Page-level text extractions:
--------------------
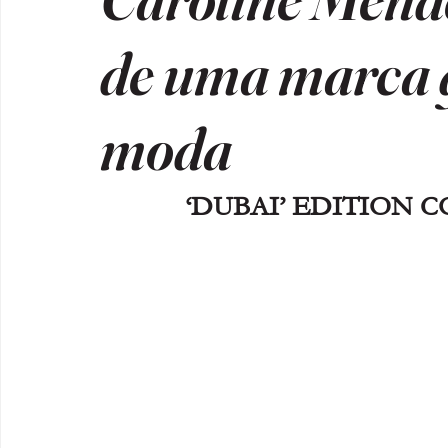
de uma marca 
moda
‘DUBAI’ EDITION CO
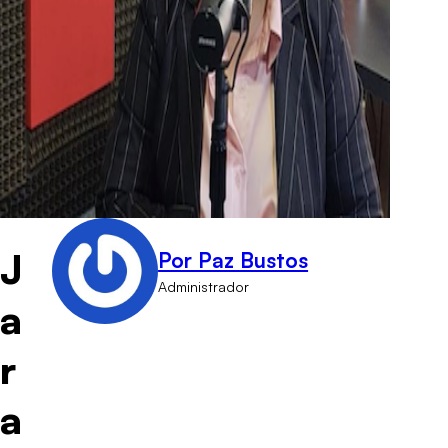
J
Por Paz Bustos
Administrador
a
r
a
--------------------
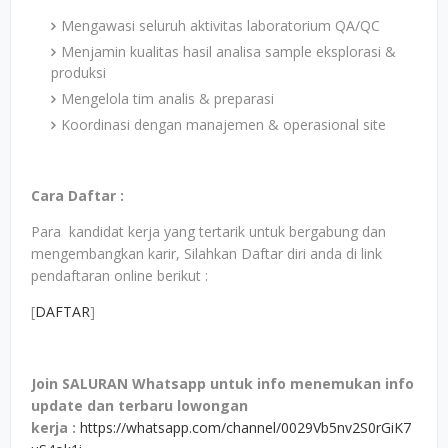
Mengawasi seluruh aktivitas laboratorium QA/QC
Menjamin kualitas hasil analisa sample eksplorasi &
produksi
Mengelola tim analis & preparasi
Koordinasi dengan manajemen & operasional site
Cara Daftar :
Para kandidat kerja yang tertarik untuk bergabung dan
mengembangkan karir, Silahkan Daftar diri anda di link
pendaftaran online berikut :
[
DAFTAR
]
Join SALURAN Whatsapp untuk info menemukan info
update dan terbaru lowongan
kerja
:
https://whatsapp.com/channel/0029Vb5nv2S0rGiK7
--------------------
▶ **Task**
For each line of the data that has the word "kerja", report that line.

▶ **Exercise answer**
Para kandidat kerja yang tertarik untuk bergabung dan
kerja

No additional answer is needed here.